* Exercise aim
Pull every line that includes the word "dierovanej" from the data.

* Given data
======
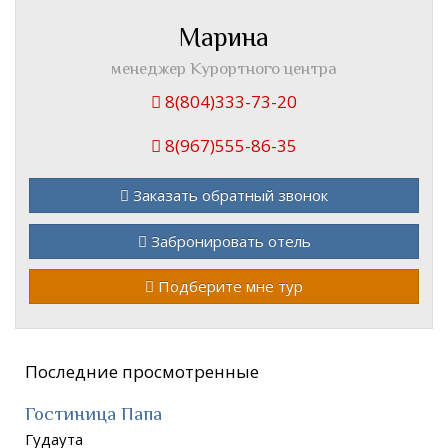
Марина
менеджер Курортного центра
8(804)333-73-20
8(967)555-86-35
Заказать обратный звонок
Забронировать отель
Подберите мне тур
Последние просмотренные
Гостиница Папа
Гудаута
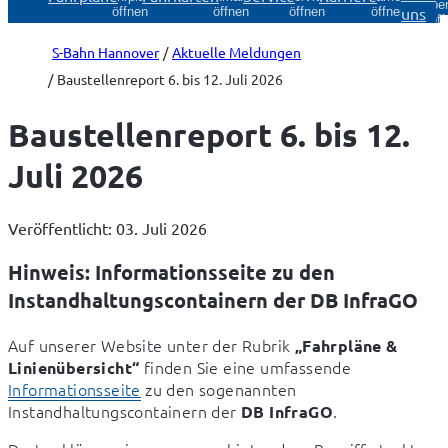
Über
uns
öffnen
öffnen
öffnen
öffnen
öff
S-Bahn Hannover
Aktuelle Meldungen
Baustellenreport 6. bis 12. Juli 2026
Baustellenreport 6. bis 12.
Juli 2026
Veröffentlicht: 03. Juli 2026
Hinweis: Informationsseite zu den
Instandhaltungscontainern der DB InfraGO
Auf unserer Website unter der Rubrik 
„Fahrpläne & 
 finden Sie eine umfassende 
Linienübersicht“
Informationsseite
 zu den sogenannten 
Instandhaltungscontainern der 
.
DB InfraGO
======
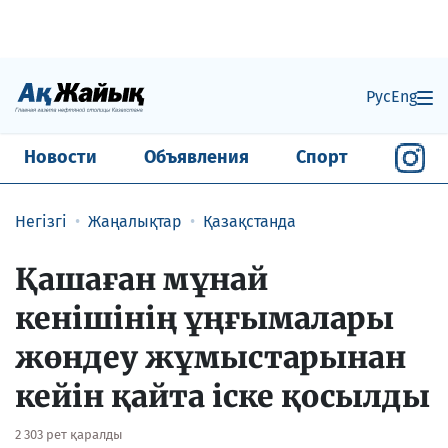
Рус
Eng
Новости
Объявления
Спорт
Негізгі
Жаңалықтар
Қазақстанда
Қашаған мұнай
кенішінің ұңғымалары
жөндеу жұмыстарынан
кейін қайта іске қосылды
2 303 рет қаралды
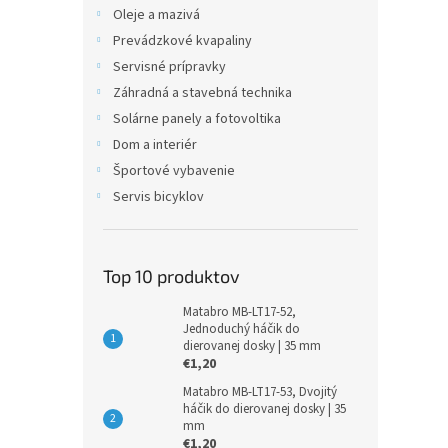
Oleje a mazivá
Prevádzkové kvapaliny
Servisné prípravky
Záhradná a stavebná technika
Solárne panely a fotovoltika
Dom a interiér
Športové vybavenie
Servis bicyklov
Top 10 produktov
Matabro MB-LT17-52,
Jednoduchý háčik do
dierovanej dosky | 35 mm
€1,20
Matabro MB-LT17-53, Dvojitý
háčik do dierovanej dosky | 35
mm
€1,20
======
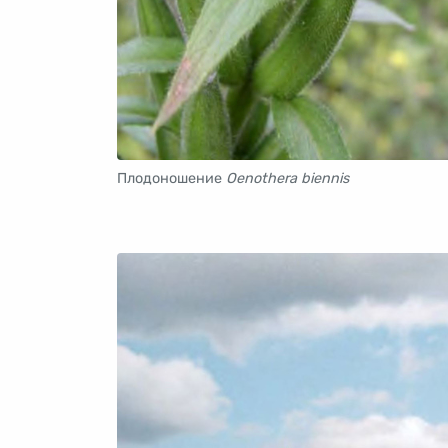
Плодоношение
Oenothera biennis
======
* Response for this exercise
dierovanej dosky | 35 mm
háčik do dierovanej dosky | 35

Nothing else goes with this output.